Non sembra ma è vero, nessuno ne parla ma le lotte ci sono, i lavoratori che si ribellano non hanno neanche gli spiccioli per far sapere di sé o per affittare un pulman e andare a parlare con i lavoratori non sindacalizzati del Friuli, come vuole fare la RSU della Mangiarotti, per ostacolare la delocalizzazione del sito di Milano.
Arancia MetalMeccanica è arrivata a distribuire nella sola Provincia di Milano 10 tonnellate di arance biologiche. E’ ancora una piccola iniziativa ma che ha permesso di conferire alle RSU delle aziende più coinvolte: 1.165 € alla Agile/Eutelia, 2.724 € alla Mangiarotti ( che ha pagato gli spot a Radio Popolare ), 1.200 € alla Maflow e tanti altri contributi minori alla Nokia-Siemens, alla Lares, all’Istituto dei Tumori, alla Jabil, alla Omnia, alla mensa universitaria di Via Golgi, al Coordinamento delle RSU in lotta, ecc
Sono pochi soldi, ma però sono anche tanta solidarietà costruita con piccoli gesti
nei territori, attorno a queste lotte.

Inoltre l’iniziativa da attenzione anche al rapporto diretto e al sostegno degli agricoltori strozzati dalla distribuzione capitalista che rispettano i diritti dei lavoratori e del territorio, e per questo è stata supportata tecnicamente dall’Associazione BuonMercato e dall'Associazione Culturale LiberaMente di Corsico.
Arancia MetalMeccanica andrà avanti fino a quando ci saranno lotte da sostenere nel territorio.
Ora ci sono le arance, poi ci sarà il riso e poi le mele e dopo ancora le arance.
Il progetto si sta allargando spontaneamente a gruppi che lo sostengono nelle aziende non in crisi, nei territori, ma la sicurezza sulla sua continuità deriva dalla decisione di una moltitudine di circoli di Rifondazione.
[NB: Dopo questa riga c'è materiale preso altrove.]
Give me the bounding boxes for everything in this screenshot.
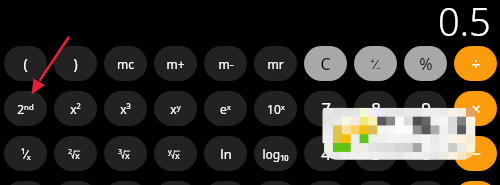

Citiamo, sicuri di dimenticarne, ringraziandoli i circoli di Rifondazione di Milano, delle zone 1,3,4,6,7,9 i circoli di Corsico, Trezzano sul Naviglio, Settimo Milanese, Rho, Cornaredo, Cinisello, Bresso, Cusano Milanino, Paderno Dugnano, Sesto San Giovanni, Cologno Monzese, Cassina de Pecchi, Vimodrone, Cernusco, Pioltello, Carugate, Bussero, Cassano d’Adda, Peschiera Borromeo, Monza ecc.ecc.

Pertanto Arancia MetalMeccanica continuerà perché la solidarietà sociale rafforza quei
lavoratori che solo con le loro lotte possono imporre a un centro-destra, ma anche a un
centro-sinistra distratto, azioni di politica industriale.
Purtroppo anche a chi si dichiara di centro-sinistra si deve far capire che le scelte devono essere sempre più chiare: o il libero mercato distruggerà il lavoro o il pubblico deve trovare un nuovo ruolo, nuove formule di intervento in economia.